E-mail strings can be transcripts of entire conversations — the ones we used to have on the telephone until we decided e-mail was more efficient, timely, convenient, or just preferable to an actual conversation. The volume of these communications disproportionately overshadows all other documents, including written reports, letters, or notes combined.

E-mails can be disturbingly candid, so they’re more “valuable” to the other party in litigation — and thus often targeted in discovery (the pretrial exchange of facts and documents). You need a document retention (and disposal) policy that allows you to produce required communications or substantiate the destruction of nonessential e-mails.

HR Guide to Employment Law: A practical compliance reference manual covering 14 topics, including documentation requirements for major federal employment laws

Specifically address e-mails in your document retention policies
If you don’t have a written document retention policy and/or haven’t trained your employees on it, you’re at risk. Without a reasonable policy, there’s no internal guidance for what records must be maintained and, more important, no guidance on what and when records may be destroyed.

All organizations should have written policies and procedures for managing information and records. The written policies and procedures should specifically address e-mail retention as well.
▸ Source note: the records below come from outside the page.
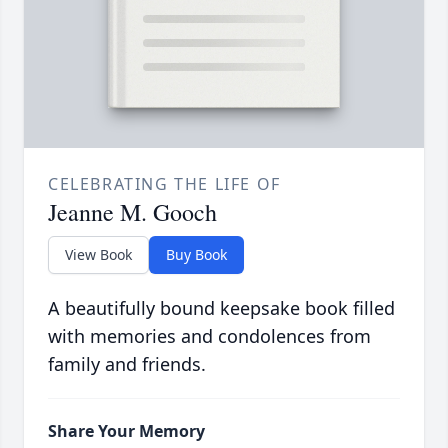
CELEBRATING THE LIFE OF
Jeanne M. Gooch
View Book
Buy Book
A beautifully bound keepsake book filled
with memories and condolences from
family and friends.
Share Your Memory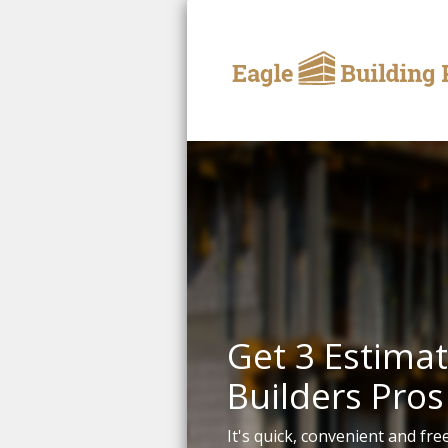
Get 3 Estimat
Builders Pros
It's quick, convenient and free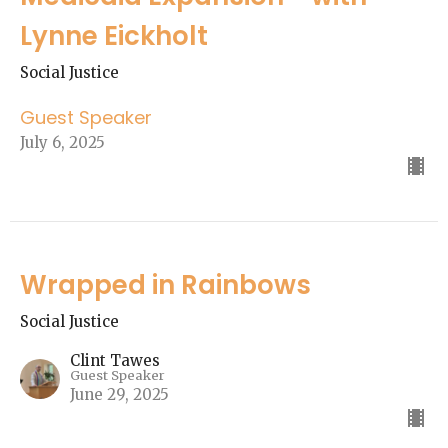
Lynne Eickholt
Social Justice
Guest Speaker
July 6, 2025
Wrapped in Rainbows
Social Justice
Clint Tawes
Guest Speaker
June 29, 2025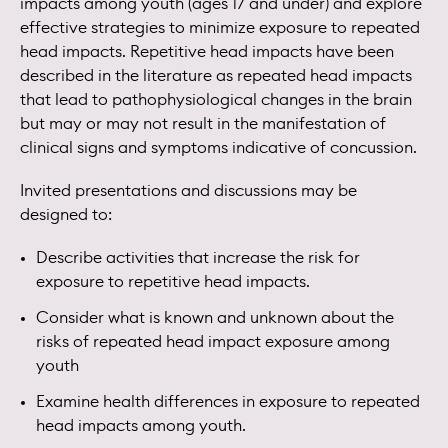
impacts among youth (ages 17 and under) and explore
effective strategies to minimize exposure to repeated
head impacts. Repetitive head impacts have been
described in the literature as repeated head impacts
that lead to pathophysiological changes in the brain
but may or may not result in the manifestation of
clinical signs and symptoms indicative of concussion.
Invited presentations and discussions may be
designed to:
Describe activities that increase the risk for
exposure to repetitive head impacts.
Consider what is known and unknown about the
risks of repeated head impact exposure among
youth
Examine health differences in exposure to repeated
head impacts among youth.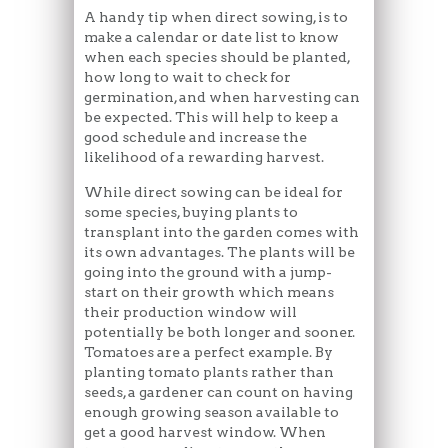
A handy tip when direct sowing, is to
make a calendar or date list to know
when each species should be planted,
how long to wait to check for
germination, and when harvesting can
be expected. This will help to keep a
good schedule and increase the
likelihood of a rewarding harvest.
While direct sowing can be ideal for
some species, buying plants to
transplant into the garden comes with
its own advantages. The plants will be
going into the ground with a jump-
start on their growth which means
their production window will
potentially be both longer and sooner.
Tomatoes are a perfect example. By
planting tomato plants rather than
seeds, a gardener can count on having
enough growing season available to
get a good harvest window. When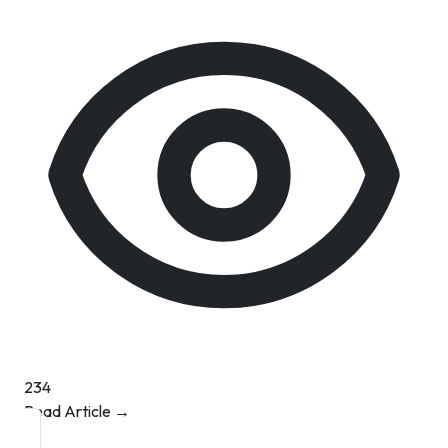
234
Read Article →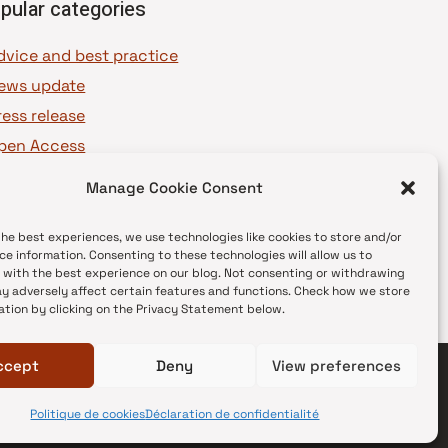
pular categories
dvice and best practice
ews update
ress release
pen Access
OAJ Ambassadors
Manage Cookie Consent
OAJ Voices
the best experiences, we use technologies like cookies to store and/or
ce information. Consenting to these technologies will allow us to
 with the best experience on our blog. Not consenting or withdrawing
y adversely affect certain features and functions. Check how we store
ation by clicking on the Privacy Statement below.
ccept
Deny
View preferences
Politique de cookies
Déclaration de confidentialité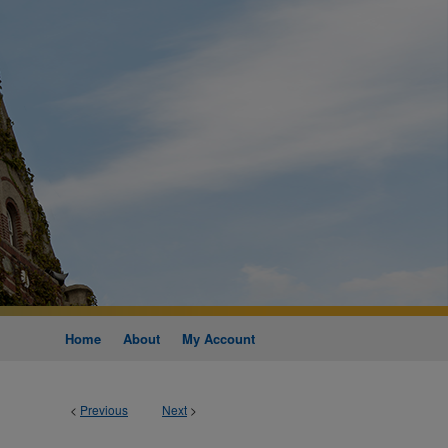
Home
About
My Account
<
Previous
Next
>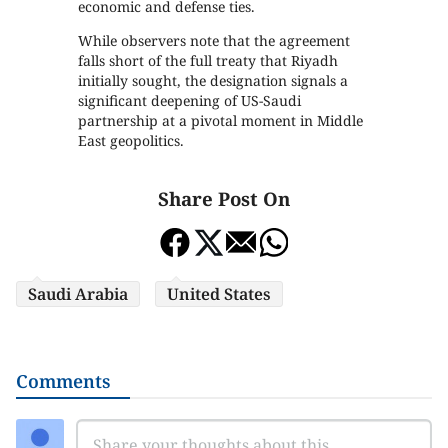
economic and defense ties.
While observers note that the agreement
falls short of the full treaty that Riyadh
initially sought, the designation signals a
significant deepening of US-Saudi
partnership at a pivotal moment in Middle
East geopolitics.
Share Post On
Saudi Arabia
United States
Comments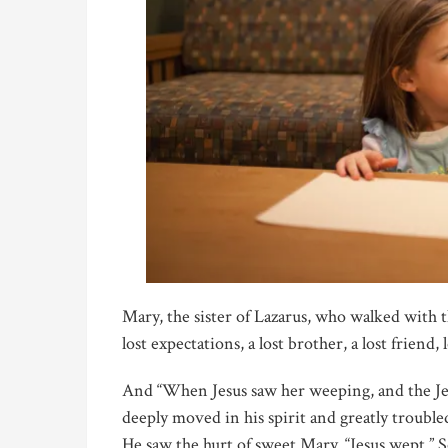
Mary, the sister of Lazarus, who walked with t
lost expectations, a lost brother, a lost friend, 
And “When Jesus saw her weeping, and the Je
deeply moved in his spirit and greatly trouble
He saw the hurt of sweet Mary. “Jesus wept.”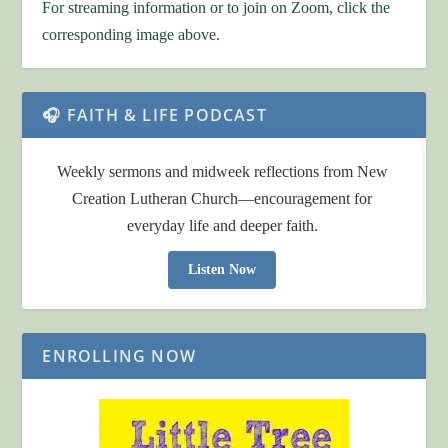
For streaming information or to join on Zoom, click the
corresponding image above.
🎧 FAITH & LIFE PODCAST
Weekly sermons and midweek reflections from New
Creation Lutheran Church—encouragement for
everyday life and deeper faith.
Listen Now
ENROLLING NOW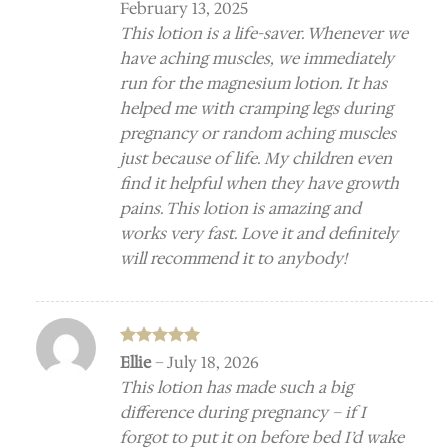
February 13, 2025
This lotion is a life-saver. Whenever we
have aching muscles, we immediately
run for the magnesium lotion. It has
helped me with cramping legs during
pregnancy or random aching muscles
just because of life. My children even
find it helpful when they have growth
pains. This lotion is amazing and
works very fast. Love it and definitely
will recommend it to anybody!
Rated
5
Ellie
–
July 18, 2026
out of 5
This lotion has made such a big
difference during pregnancy – if I
forgot to put it on before bed I’d wake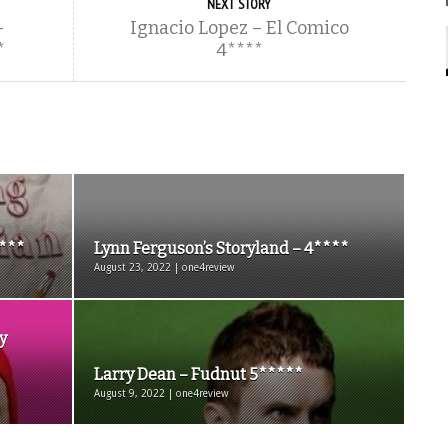
NEXT STORY
–
Ignacio Lopez – El Comico
*
4****
3***
Lynn Ferguson’s Storyland – 4****
August 23, 2022 | one4review
y
Larry Dean – Fudnut 5*****
August 9, 2022 | one4review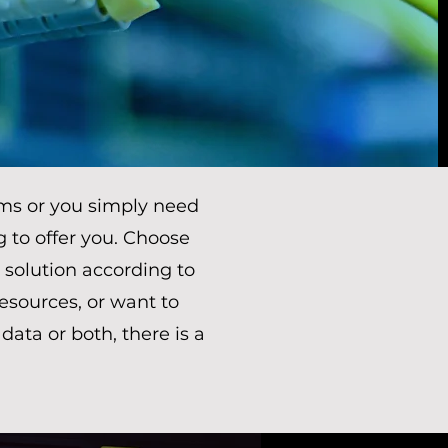
ms or you simply need
g to offer you. Choose
 solution according to
sources, or want to
ta or both, there is a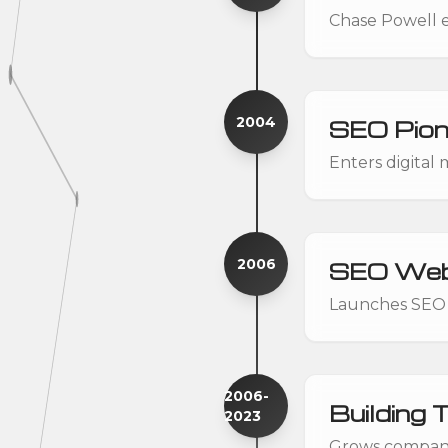
Chase Powell en
2004
SEO Pion
Enters digital
2006
SEO Web
Launches SEO 
2006-
Building 
2023
Grows companie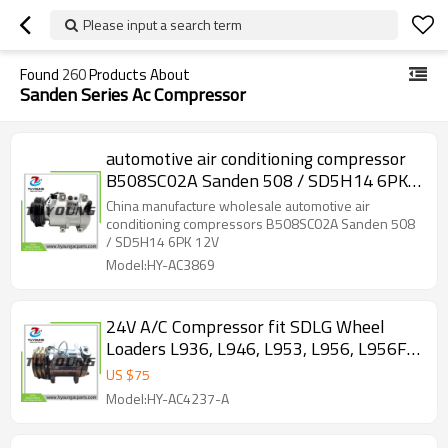
Please input a search term
Found
260
Products About
Sanden Series Ac Compressor
automotive air conditioning compressor
B508SC02A Sanden 508 / SD5H14 6PK
12V
China manufacture wholesale automotive air
conditioning compressors B508SC02A Sanden 508
/ SD5H14 6PK 12V
Model:HY-AC3869
24V A/C Compressor fit SDLG Wheel
Loaders L936, L946, L953, L956, L956F,
L958, LG936L, LG956L. SDLG Motor
US $
75
Graders: G9180, G9190, G9190F, G9220F.
Model:HY-AC4237-A
4190002758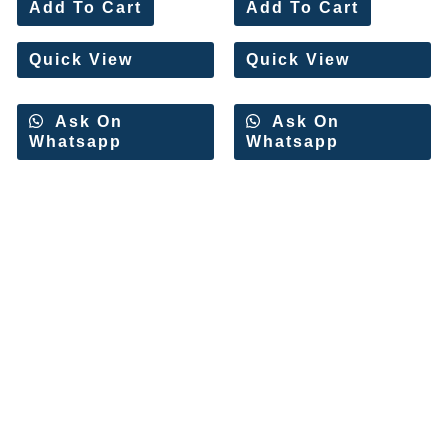
0
0
Add To Cart
Add To Cart
out
out
of
of
5
5
Quick View
Quick View
Ask On
Ask On
Whatsapp
Whatsapp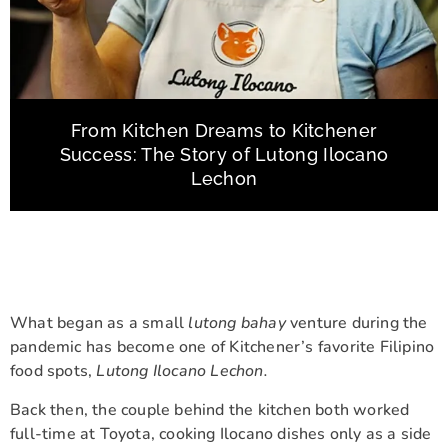
From Kitchen Dreams to Kitchener
Success: The Story of Lutong Ilocano
Lechon
What began as a small
lutong bahay
venture during the
pandemic has become one of Kitchener’s favorite Filipino
food spots,
Lutong Ilocano Lechon.
Back then, the couple behind the kitchen both worked
full-time at Toyota, cooking Ilocano dishes only as a side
You might consider the following factors when developing retention guidelines for e-mails:

  • Develop a policy that challenges the employee to make a conscious decision about e-mail retention. Too many of us automatically save e-mails without giving much thought to why. An effective e-mail retention policy should provide guidelines for using subject matter (whether contained in the e-mail or its attachments) as a basis for e-mail retention. The guidelines should be driven by your industry’s relevant regulations and laws mandating retention of certain records.
  • Suggest procedures that encourage the employee to routinely delete nonessential e-mails. Why do we save e-mails confirming a lunch meeting that took place a month ago? We probably kept the e-mail before the meeting in case we needed to refer to it — and then didn’t have a routine that forces us to review and delete irrelevant e-mails. We probably have a lot of filed e-mails that were saved only because we didn’t know they could be deleted. Better safe than sorry, right? Not really. Encourage your employees to clean up the electronic clutter by providing retention guidance and deletion procedures. Your IT department will thank you.
  • Consider creating an electronic records repository for centralized saving of required records. Working closely with your IT professionals, create or purchase an appropriate centralized electronic records management system. Once established, you need to train (and routinely retrain) your employees on identifying e-mails to be retained and saving them to the central repository. Once in the repository, the records can be efficiently and effectively managed by an individual or team specifically assigned to the task. True, it’s a capital investment of time and money — but it’s one that makes sense. Hard-copy files, including personnel files, are kept in one central location, so why not electronic ones? Why allow important electronic records to be scattered throughout your organization?
    It will take time and effort to integrate electronic records into your document retention policies, yet it’s critical to do so. It will pay off in the long run.